La plupart des blessés souffrent d'inhalation de gaz ou de commotion cérébrale, selon les autorités. Au moins 18 véhicules et 11 magasins ont été endommagés.

Le conseil militaire a publié une déclaration sur sa page Facebook, affirmant que les affrontements avaient pour but de «déstabiliser le pays» et de créer des dissensions entre les manifestants et les forces de sécurité. Les dirigeants appellent les Égyptiens à ne pas participer aux manifestations.

Les affrontements ont débuté mardi soir, quand une centaine de personnes affirmant être des proches des victimes de la révolution ont tenté d'entrer de force dans une cérémonie en mémoire de 10 personnes tuées pendant le soulèvement. Une échauffourée a éclaté quand les gardes de sécurité les ont empêchés d'entrer dans la salle.

La police a arrêté sept personnes, mais les autres manifestants se sont déplacés vers l'édifice de la télévision nationale, de l'autre côté du Nil. Ils ont convaincu d'autres proches de victimes qui manifestaient devant l'édifice de se joindre à eux.

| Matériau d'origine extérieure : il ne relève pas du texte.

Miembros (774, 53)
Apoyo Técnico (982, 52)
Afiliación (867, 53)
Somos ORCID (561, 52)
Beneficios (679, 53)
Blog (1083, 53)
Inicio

Ensemble, ils ont marché vers les bureaux du ministère de l'Intérieur, où ils ont affronté la police, avant de se diriger vers la place Tahrir, épicentre du soulèvement de février. Ils ont encore affronté les policiers, jusqu'à ce que les autorités ordonnent aux forces de l'ordre de se retirer.

Au plus fort de la manifestation mardi soir, quelque 6000 manifestants occupaient la place Tahrir.

Mercredi soir, les affrontements étaient surtout concentrés dans les rues menant au ministère de l'Intérieur, près de l'Université américaine du Caire.

La place Tahrir était fermée à la circulation mercredi, et quelque 1500 manifestants s'y trouvaient toujours.